### Exercise objective
In the entries below, how many lines hold the string "DESIGN"? Give only the number.

━━━━━━

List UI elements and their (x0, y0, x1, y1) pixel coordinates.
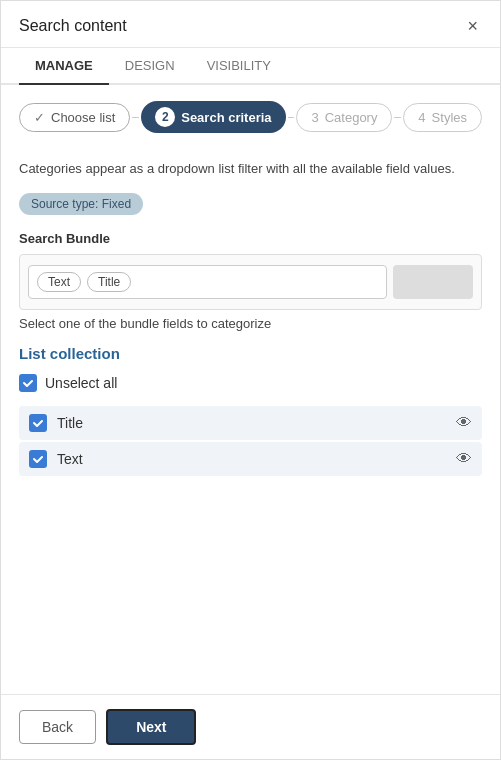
field-title-checkbox[interactable] (29, 414, 47, 432)
back-button[interactable]: Back (19, 710, 96, 744)
close-button[interactable]: × (463, 15, 482, 37)
search-bundle-label: Search Bundle (19, 231, 482, 246)
search-bundle-box: Text Title (19, 254, 482, 310)
field-row-text[interactable]: Text 👁 (19, 442, 482, 476)
categorize-text: Select one of the bundle fields to categ… (19, 316, 482, 331)
field-list: Title 👁 Text 👁 (19, 406, 482, 476)
tab-bar: MANAGE DESIGN VISIBILITY (1, 48, 500, 85)
step-styles[interactable]: 4 Styles (403, 103, 482, 132)
modal-header: Search content × (1, 1, 500, 48)
description-text: Categories appear as a dropdown list fil… (19, 159, 482, 179)
unselect-all-checkbox[interactable] (19, 374, 37, 392)
main-content: Categories appear as a dropdown list fil… (1, 149, 500, 694)
step-choose-list[interactable]: ✓ Choose list (19, 103, 130, 132)
step-category[interactable]: 3 Category (296, 103, 392, 132)
check-icon: ✓ (34, 110, 45, 125)
next-button[interactable]: Next (106, 709, 196, 745)
step-search-criteria[interactable]: 2 Search criteria (141, 101, 285, 133)
bundle-tag-title[interactable]: Title (87, 272, 131, 292)
unselect-all-label: Unselect all (45, 375, 117, 391)
tab-manage[interactable]: MANAGE (19, 48, 109, 85)
modal-title: Search content (19, 17, 127, 35)
field-text-eye-icon[interactable]: 👁 (456, 450, 472, 468)
field-title-eye-icon[interactable]: 👁 (456, 414, 472, 432)
step3-number: 3 (311, 110, 318, 125)
step4-number: 4 (418, 110, 425, 125)
field-text-checkbox[interactable] (29, 450, 47, 468)
tab-visibility[interactable]: VISIBILITY (191, 48, 287, 85)
step-category-label: Category (325, 110, 378, 125)
footer: Back Next (1, 694, 500, 759)
modal: Search content × MANAGE DESIGN VISIBILIT… (0, 0, 501, 760)
step-choose-list-label: Choose list (51, 110, 115, 125)
list-collection-title: List collection (19, 345, 482, 362)
field-row-title[interactable]: Title 👁 (19, 406, 482, 440)
steps-bar: ✓ Choose list 2 Search criteria 3 Catego… (1, 85, 500, 149)
bundle-tag-text[interactable]: Text (37, 272, 81, 292)
step-styles-label: Styles (432, 110, 467, 125)
tab-design[interactable]: DESIGN (109, 48, 191, 85)
step-connector-3 (394, 117, 401, 118)
bundle-tags: Text Title (28, 265, 387, 299)
step-connector-2 (288, 117, 295, 118)
source-type-badge: Source type: Fixed (19, 193, 143, 215)
step2-number: 2 (155, 107, 175, 127)
step-connector-1 (132, 117, 139, 118)
step-search-criteria-label: Search criteria (181, 110, 271, 125)
field-title-label: Title (57, 415, 446, 431)
bundle-action-button[interactable] (393, 265, 473, 299)
field-text-label: Text (57, 451, 446, 467)
unselect-all-row[interactable]: Unselect all (19, 374, 482, 392)
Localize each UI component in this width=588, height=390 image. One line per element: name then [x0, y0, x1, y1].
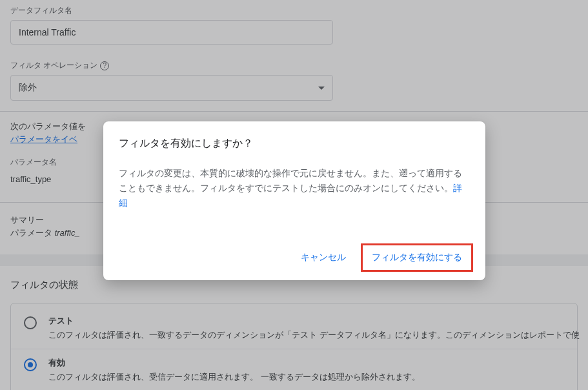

━━━━━━

### Task answer
3